Reverently showered with poppies every Remembrance Day, the Tomb of the Unknown Soldier in Ottawa is a national symbol of Canadians’ sacrifices in wars dating back more than a century. Not a lot of people know it’s only 20 years old.
The Commonwealth War Graves Commission (CWGC), which is responsible for the ornate sarcophagus at the foot of Canada’s national war memorial, observed the monument’s 20th anniversary event with a wreath ceremony on Thursday, using flowers picked from the British war cemetery where the unnamed soldier was originally buried.

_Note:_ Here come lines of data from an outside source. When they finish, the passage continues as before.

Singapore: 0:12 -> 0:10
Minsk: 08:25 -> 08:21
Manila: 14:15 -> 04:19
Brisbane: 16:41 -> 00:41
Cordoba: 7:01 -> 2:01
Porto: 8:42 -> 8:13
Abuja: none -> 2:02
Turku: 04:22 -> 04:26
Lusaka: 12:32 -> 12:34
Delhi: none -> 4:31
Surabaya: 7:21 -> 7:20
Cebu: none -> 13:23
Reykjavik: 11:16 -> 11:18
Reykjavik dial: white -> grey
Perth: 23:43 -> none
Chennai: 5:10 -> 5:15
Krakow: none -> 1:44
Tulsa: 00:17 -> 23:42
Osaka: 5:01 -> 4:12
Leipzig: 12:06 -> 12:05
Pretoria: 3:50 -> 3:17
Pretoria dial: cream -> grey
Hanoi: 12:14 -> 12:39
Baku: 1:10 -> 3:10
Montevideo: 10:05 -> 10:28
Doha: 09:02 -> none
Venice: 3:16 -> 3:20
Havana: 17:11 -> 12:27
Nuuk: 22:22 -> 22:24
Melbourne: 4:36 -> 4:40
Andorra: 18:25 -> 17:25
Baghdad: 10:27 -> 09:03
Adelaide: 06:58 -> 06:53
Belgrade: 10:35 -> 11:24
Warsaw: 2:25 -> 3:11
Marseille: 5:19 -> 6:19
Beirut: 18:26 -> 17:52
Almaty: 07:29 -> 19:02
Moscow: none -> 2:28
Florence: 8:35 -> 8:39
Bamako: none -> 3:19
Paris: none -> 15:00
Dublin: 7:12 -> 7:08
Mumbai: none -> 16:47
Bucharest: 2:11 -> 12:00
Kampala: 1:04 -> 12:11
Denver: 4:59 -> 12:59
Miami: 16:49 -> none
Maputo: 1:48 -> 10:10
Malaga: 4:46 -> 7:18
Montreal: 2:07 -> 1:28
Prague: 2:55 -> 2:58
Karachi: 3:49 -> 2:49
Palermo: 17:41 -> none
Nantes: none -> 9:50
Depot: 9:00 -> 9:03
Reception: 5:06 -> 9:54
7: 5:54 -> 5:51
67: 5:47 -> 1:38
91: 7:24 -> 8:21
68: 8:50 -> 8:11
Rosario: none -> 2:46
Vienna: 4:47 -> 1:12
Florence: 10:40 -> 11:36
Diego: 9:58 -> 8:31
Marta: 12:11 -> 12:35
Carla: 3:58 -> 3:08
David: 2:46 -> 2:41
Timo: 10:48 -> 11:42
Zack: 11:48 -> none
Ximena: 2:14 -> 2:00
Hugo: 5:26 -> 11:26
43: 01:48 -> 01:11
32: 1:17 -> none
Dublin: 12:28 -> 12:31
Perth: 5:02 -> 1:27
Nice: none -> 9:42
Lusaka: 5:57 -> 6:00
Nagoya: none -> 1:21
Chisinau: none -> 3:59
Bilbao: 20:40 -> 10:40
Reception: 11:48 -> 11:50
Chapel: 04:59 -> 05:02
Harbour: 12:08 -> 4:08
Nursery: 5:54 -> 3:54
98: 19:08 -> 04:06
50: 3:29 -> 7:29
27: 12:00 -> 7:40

“During these difficult times, it is more important than ever for Canadians to reflect on those who served and gave their lives so that we could live safely and freely,” David Loveridge, CWGC’s director for Canada and the Americas, said in a media statement.
“The Tomb of the Unknown Soldier is one of CWGC’s most prominent war graves that honours all those who died in anonymity serving Canada. We will continue to maintain this piece of Canada’s history and remember those it represents.”
In 1998, the Liberal government of former prime minister Jean Chrétien asked the war graves commission to exhume and repatriate the remains of an unidentified Canadian soldier who died in the First World War at the battle of Vimy Ridge.
Twenty years ago, the remains were laid in state at the Hall of Honour in the Centre Block of Parliament before being moved to a permanent location.
Canada was one of the last allied countries to establish a Tomb of the Unknown Soldier. Such monuments had their origins in the aftermath of the Great War, when an unprecedented number of war dead could not be buried under their own names because shelling had left their bodies unidentifiable.
The grave of the “Unknown Warrior” was established at Westminster Abbey in London on November 11, 1920. According to several military histories, the idea of burying an unidentified soldier with full honours originated with an Anglican chaplain named David Railton, who had served in France.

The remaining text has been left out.